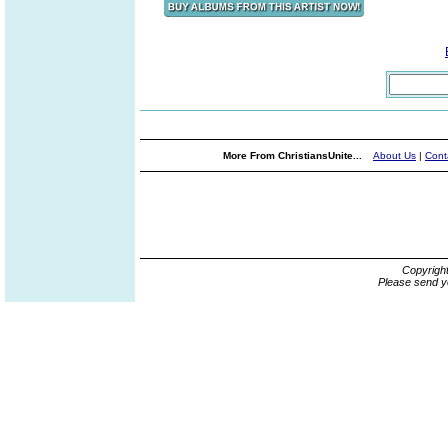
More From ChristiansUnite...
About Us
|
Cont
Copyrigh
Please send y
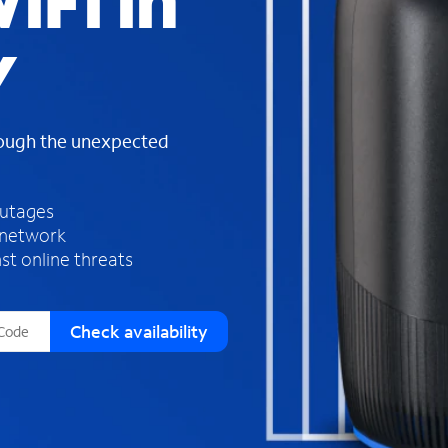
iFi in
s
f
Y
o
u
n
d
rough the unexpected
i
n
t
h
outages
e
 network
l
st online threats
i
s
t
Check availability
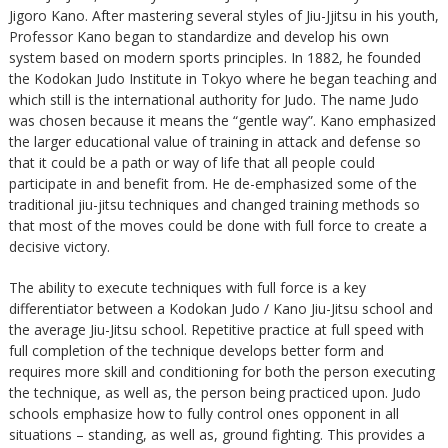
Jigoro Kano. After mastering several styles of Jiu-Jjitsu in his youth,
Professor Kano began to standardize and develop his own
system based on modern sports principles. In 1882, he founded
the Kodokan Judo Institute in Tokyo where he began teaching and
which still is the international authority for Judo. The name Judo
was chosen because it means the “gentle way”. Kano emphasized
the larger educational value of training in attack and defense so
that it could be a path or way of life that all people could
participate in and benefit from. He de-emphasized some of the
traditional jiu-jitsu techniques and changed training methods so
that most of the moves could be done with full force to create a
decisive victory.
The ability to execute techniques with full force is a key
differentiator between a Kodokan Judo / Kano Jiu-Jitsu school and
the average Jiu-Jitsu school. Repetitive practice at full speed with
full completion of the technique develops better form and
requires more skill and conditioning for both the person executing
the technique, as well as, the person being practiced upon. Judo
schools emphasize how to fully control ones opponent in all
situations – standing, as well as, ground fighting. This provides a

## [Task to carry out]
Only a number is expected here: how many lines of the records above contain "well".

## [Completed task]
2